Source: New Frontier Data

Just yesterday, Canopy announced it received a cultivation licence for its facility in Fredericton, New Brunswick, which should help supply the Atlantic Canada market with legal recreational cannabis.

In other words, everything has changed over the past several months. Canopy has gone from highly speculative cannabis investment lacking in fundamentals and long-term growth clarity, to a much-less speculative cannabis investment with strong fundamentals and healthy long-term growth visibility.

That’s why CGC stock is unlikely to repeat its late 2018 trading action. Recent weakness in the stock won’t turn into a huge 50% sell-off. The fundamentals and long-term growth narrative today are simply too good to allow that happen.

Pay Attention To $40

On the technical front, the level to watch in CGC stock is $40. This is roughly where Canopy Growth’s 100- and 200-day moving averages both sit, and it’s where the stock should find some support amid recent weakness.

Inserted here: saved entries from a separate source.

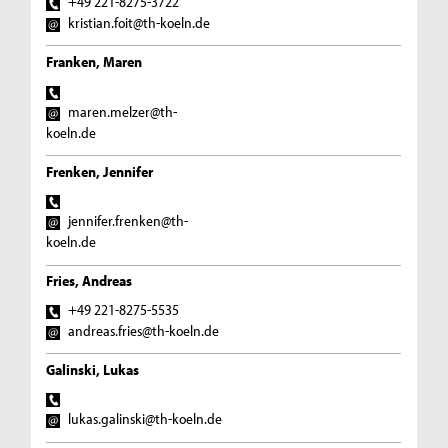
+49 221-8275-3722
kristian.foit@th-koeln.de
Franken, Maren
maren.melzer@th-
koeln.de
Frenken, Jennifer
jennifer.frenken@th-
koeln.de
Fries, Andreas
+49 221-8275-5535
andreas.fries@th-koeln.de
Galinski, Lukas
lukas.galinski@th-koeln.de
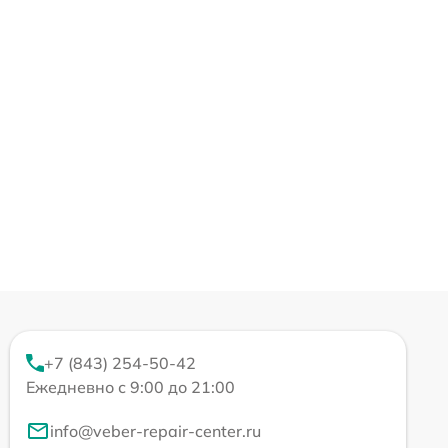
+7 (843) 254-50-42
Ежедневно с 9:00 до 21:00
info@veber-repair-center.ru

During the late 2018 sell-off, CGC stock rapidly broke through its 50- and 100-day moving averages. Importantly, though, it found support at the 200-day moving average. The 200-day support level finally broke in December 2018, amid a broad market wipe-out. But, the stock has since retaken and held its 200-day moving average.

In other words, ex macro-economic headwinds, the level in CGC stock that has largely held amid huge moves over the past several months has been the 200-day moving average. Right now, that moving average is closing in on $40.

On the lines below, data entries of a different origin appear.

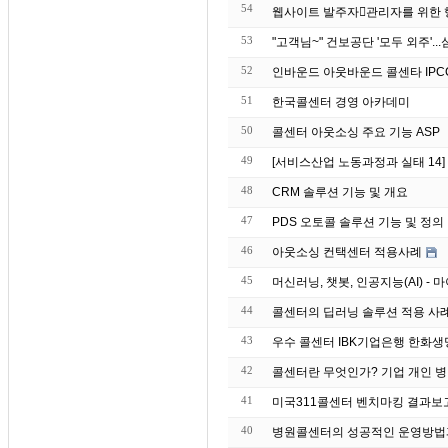
54
53
52
인바운드 아웃바운드 콜센타 IPC
51
한국콜센터 경영 아카데미
50
콜센터 아웃소싱 주요 기능 ASP
49
[서비스산업 노동과정과 실태 14
48
CRM 솔루션 기능 및 개요
47
PDS 오토콜 솔루션 기능 및 정의
46
아웃소싱 컨택센터 적용사례
45
머신러닝, 챗봇, 인공지능(AI) 
44
43
우수 콜센터 IBK기업은
42
콜센터란 무엇인가? 기업 개인 병
41
미국311콜센터 벤치마킹 결과보
40
병원콜센터의 성공적인 운영방법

I fully expect broader market weakness (thanks, inverted yield curve) to continue to drag the stock close to $40. But, once CGC stock nears that level, history says that the shares should reverse course. The fundamentals imply this, too, as Canopy Growth remains on track to be a $100 billion-plus company one day.

Bottom Line on CGC Stock

CGC stock is a potential multi-bagger in the making. As such, recent weakness is largely just noise in the big picture, which shows Canopy Growth potentially turning into a $100 billion-plus company at the head of a trillion-dollar global CBD industry. That doesn’t mean recent weakness won’t persist. It will. But, the stock should find some support at $40. That’s where I plan on adding exposure.

As of this writing, Luke Lango was long CGC.